GitHub has 11,995,200 open issues

holman · on April 27, 2016

Fun to see this up here. Originally when I built this there was some discussion on whether it made any sense to show a global view; most people are just going to use the issues dashboard to look at their own issues, obviously. Honestly, I just thought it was cool to have filters across the whole site, so I left it in (which was only an option given how quick it was to calculate and return these results in Elasticsearch — that's also part of the reason the numbers are fluctuating a bit, as some have pointed out here).

Still wish more people knew about this dashboard view into Issues. Even though it's now a prominent link in the header, I don't think the page got to be something I was really happy with — most of the work was done in the final week before we shipped Issues, so it was somewhat an afterthought.
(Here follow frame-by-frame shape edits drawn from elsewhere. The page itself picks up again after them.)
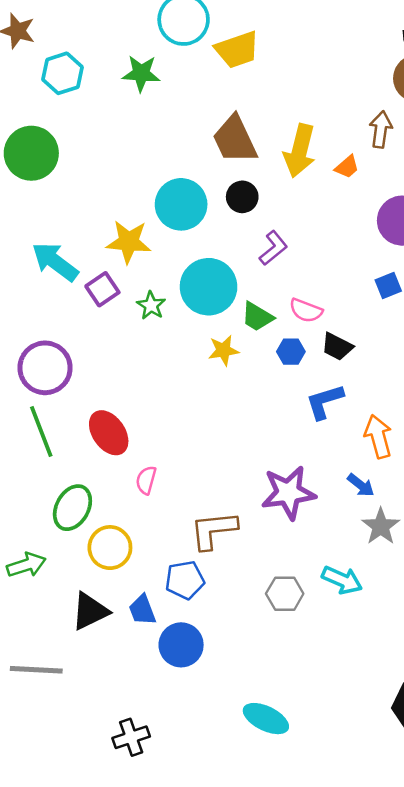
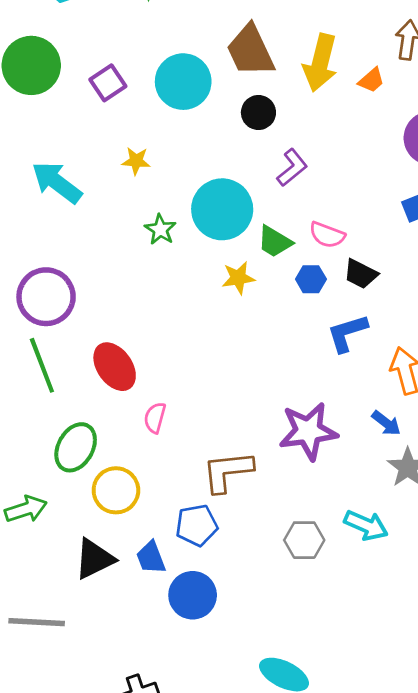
cyan circle: (181, 204) -> (183, 82), moved
yellow star: (129, 242) -> (136, 161), size x0.6
purple square: (102, 289) -> (108, 83), moved

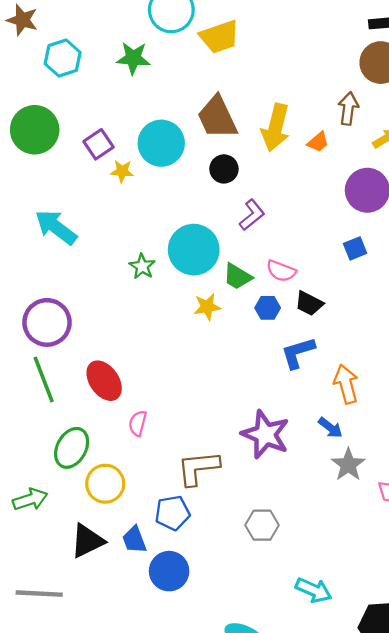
yellow star: (136, 161) -> (122, 171), moved
purple star: (308, 431) -> (265, 434), turned 30
cyan arrow: (366, 525) -> (314, 590), moved

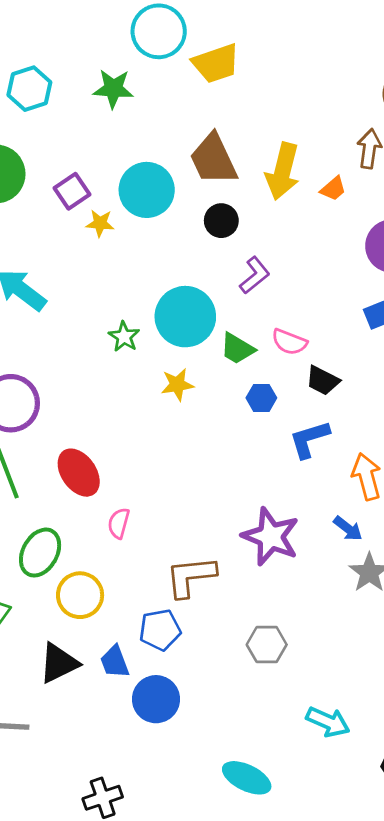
yellow star: (207, 307) -> (177, 385), moved
blue hexagon: (268, 308) -> (261, 398), moved

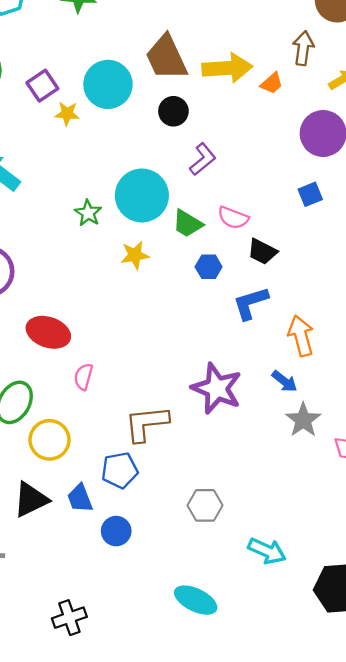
yellow arrow: (283, 171) -> (227, 68), turned -108
red ellipse: (79, 473) -> (48, 332), turned -36
gray hexagon: (267, 645) -> (205, 505), moved
blue circle: (156, 699) -> (116, 531), size x0.7

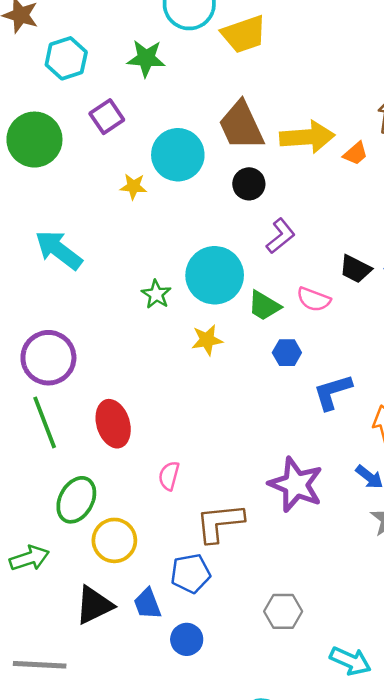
purple square: (42, 86) -> (107, 117), moved
black trapezoid: (262, 252) -> (355, 269), moved
red ellipse: (48, 332) -> (113, 424), turned 54
pink semicircle: (83, 377) -> (169, 476), moved

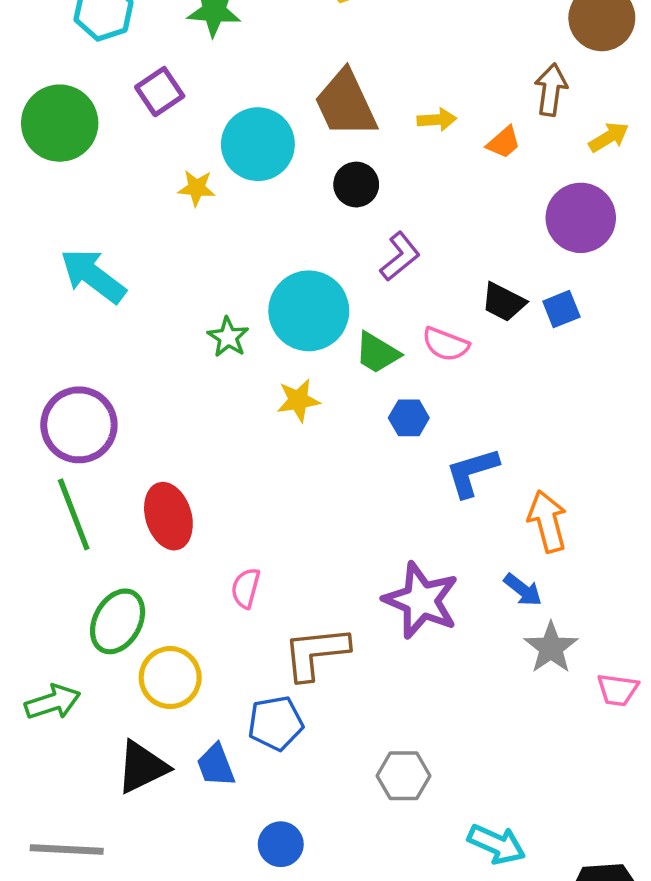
yellow arrow: (307, 137) -> (437, 120), size x0.5
blue circle: (187, 639) -> (281, 844), moved

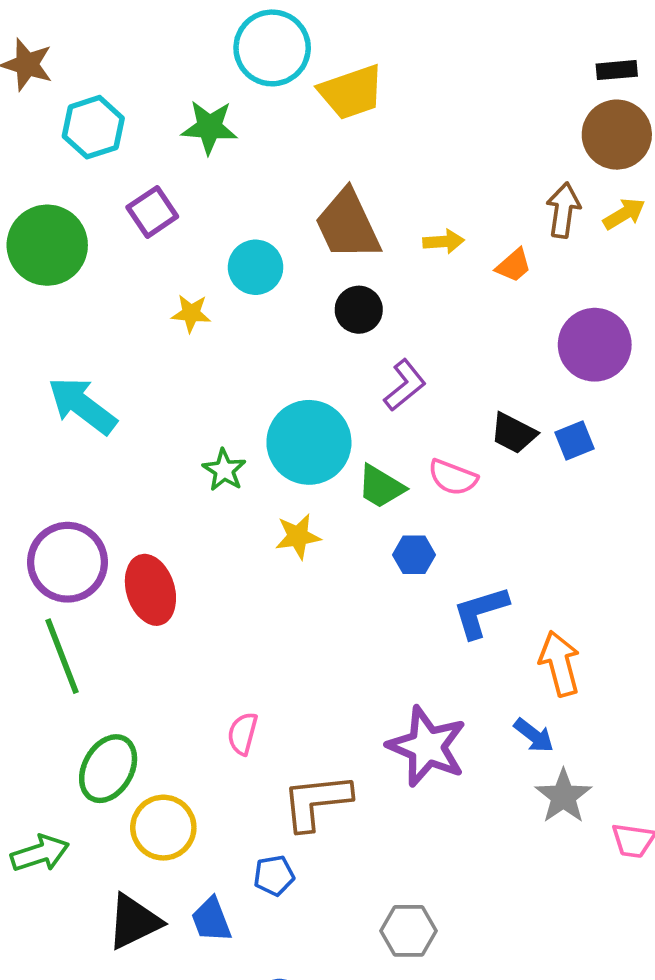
yellow arrow: (609, 137) -> (624, 214), moved
cyan circle: (258, 144) -> (256, 267), size x0.7
red ellipse: (168, 516) -> (150, 590), moved
blue pentagon: (275, 723) -> (274, 876), size x0.7

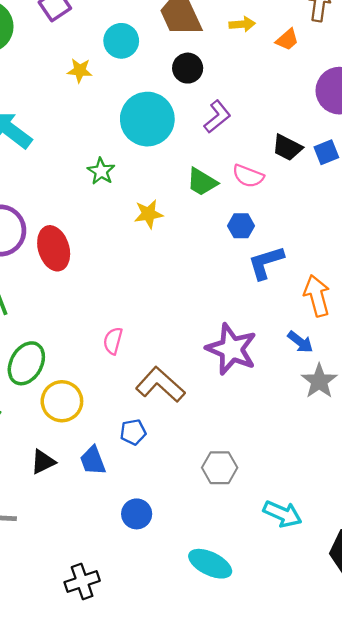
cyan circle: (309, 442) -> (147, 119), moved
blue hexagon: (414, 555) -> (241, 226), moved
brown L-shape: (316, 802) -> (160, 385), turned 48
black triangle: (134, 922) -> (43, 462), size x0.7

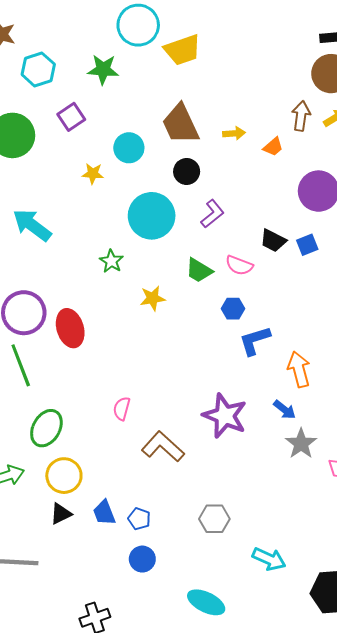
yellow circle: (62, 401) -> (64, 476), moved
blue pentagon: (133, 432) -> (139, 519), moved, turned 30

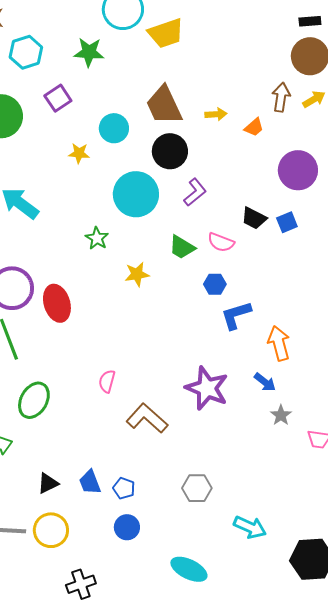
black circle: (187, 171) -> (170, 151), size x1.4
gray star: (301, 444) -> (281, 415), size x0.7
yellow circle: (64, 476) -> (51, 530), moved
There's a ton of power in there, but it's hidden away behind an arcane syntax that I, the creator of the damn thing, can't really remember at this point, two years later, ha. Still dig the overall motivation behind the page, though!
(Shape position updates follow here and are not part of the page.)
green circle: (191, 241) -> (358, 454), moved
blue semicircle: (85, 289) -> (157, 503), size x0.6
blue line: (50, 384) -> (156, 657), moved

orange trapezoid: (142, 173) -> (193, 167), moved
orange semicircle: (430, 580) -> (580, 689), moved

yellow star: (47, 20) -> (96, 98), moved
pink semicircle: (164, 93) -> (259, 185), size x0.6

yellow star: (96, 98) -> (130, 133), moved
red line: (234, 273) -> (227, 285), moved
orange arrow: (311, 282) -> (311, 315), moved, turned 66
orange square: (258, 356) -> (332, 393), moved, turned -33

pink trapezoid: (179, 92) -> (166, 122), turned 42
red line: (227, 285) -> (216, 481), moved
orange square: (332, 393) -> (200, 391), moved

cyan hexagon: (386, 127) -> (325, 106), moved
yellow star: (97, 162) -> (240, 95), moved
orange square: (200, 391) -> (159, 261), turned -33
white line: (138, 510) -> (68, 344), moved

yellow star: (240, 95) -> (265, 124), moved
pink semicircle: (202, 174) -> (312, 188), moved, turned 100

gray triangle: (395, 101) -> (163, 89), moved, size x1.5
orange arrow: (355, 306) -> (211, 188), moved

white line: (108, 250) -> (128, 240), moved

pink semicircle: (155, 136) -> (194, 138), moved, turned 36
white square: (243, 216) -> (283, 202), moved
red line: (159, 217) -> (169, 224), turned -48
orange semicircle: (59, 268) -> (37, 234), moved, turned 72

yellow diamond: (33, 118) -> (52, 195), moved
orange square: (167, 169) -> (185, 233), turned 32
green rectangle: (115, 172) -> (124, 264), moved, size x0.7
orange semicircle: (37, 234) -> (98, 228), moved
willvarfar · on April 27, 2016

Issues could be integrated much better with forks.

If I have a fork of something, I should see not just issues people post in my repo, but issues people post in other forks.
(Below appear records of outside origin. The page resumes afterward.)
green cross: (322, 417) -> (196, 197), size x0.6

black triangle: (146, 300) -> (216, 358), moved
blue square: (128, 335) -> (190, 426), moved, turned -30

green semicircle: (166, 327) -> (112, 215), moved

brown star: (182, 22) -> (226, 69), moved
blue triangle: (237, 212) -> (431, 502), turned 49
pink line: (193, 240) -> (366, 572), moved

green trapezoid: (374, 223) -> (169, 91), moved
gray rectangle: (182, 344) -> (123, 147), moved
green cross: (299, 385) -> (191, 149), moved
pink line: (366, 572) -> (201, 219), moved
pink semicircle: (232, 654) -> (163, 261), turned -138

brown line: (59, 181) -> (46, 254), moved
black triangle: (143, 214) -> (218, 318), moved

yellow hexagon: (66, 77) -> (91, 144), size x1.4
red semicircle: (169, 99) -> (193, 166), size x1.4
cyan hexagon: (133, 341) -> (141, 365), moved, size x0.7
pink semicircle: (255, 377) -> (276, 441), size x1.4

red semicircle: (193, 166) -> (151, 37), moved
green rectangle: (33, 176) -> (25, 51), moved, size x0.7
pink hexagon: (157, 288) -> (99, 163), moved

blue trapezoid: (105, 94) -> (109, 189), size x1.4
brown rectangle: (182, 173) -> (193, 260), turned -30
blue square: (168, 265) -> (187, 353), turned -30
These are differentiated visually, and perhaps don't trigger notifications.

When someone fixes the issue in another fork, I should see a 'patch pending' kind of thing, and get a notification.

robbiemitchell · on April 27, 2016

This might be another reason why Holman thinks branches are better than forks.

cf. https://twitter.com/holman/status/661365207143333888, https://twitter.com/holman/status/661357354827448321

pavel_lishin · on April 27, 2016

He seems to think that this is only the case for organizations, not open source projects: https://twitter.com/holman/status/661384740927242240

tanepiper · on April 27, 2016

The real question here is not why this is here, but why "explore" was removed (I'm aware I can just go to /explore however and if it is somewhere, it's not clear where). Github is still hard for project discovery.

parhamn · on April 27, 2016

Yeah they hid it under your user icon when you log in, which is bizarre since exploring is one of the best ways to be 'social' on github.

nathan-muir · on April 27, 2016

> Still wish more people knew about this dashboard view into Issues

I only discovered the dashboard recently after using github for years!

Having the overview was actually the missing piece in getting control of my workload & priorities. -- So Thank you!

shoyer · on April 27, 2016

Sorted by +1s: https://github.com/issues?q=is%3Aopen+is%3Aissue+sort%3Areac...

Here are the top three:

1. Contribution graph can be harmful to contributors (https://github.com/isaacs/github/issues/627)

2. proposal: generic programming facilities (https://github.com/golang/go/issues/15292)

3. Proper tabs for open files (https://github.com/Microsoft/vscode/issues/224)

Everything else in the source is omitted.